First of all: $L$ is NOT context-free and the pumping lemma for context-free languages can only be used to prove that a language is NOT context-free. Similar to the better-known pumping lemma for regular languages, there are non-context free languages that have the pumping properties required by the lemma.

Second: the pumping properties rely on the assumption that there exists a finite pumping length $p$, and that only strings containing $p$ or more symbols are subject to the requirements of the lemma. Therefore, you can't use the string $aaabbbccc$, because it's possible $p > 9$ for all possible pumping lengths $p$ of $L$ in which case we wouldn't expect the conditions to hold anyway. You can use any $s \in L$ with $|s| \geq p$, for instance $a^pb^pc^p$.

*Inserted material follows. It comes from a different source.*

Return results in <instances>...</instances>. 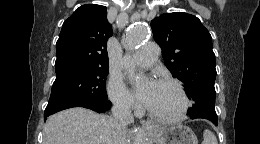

Third: after you have fixed the string for observation, eg. $s = a^pb^pc^p$ as above you must present the $uvxyz$ division under the conditions given is impossible to satisfy. You have to show that every choice of $uvxyz$ fails at least one of the lemma's conditions. The choice of $s$ here matters a lot: as the "center part" of the string is bounded in length – more formally, $|vxy| \leq p$, you know that $v$ and $y$ contain no $a$ symbols, no $c$ symbols, or neither symbol, which gets you the expected result of $L$ being non-context free.

Try again with these notes in mind, and I think you will have an easier time.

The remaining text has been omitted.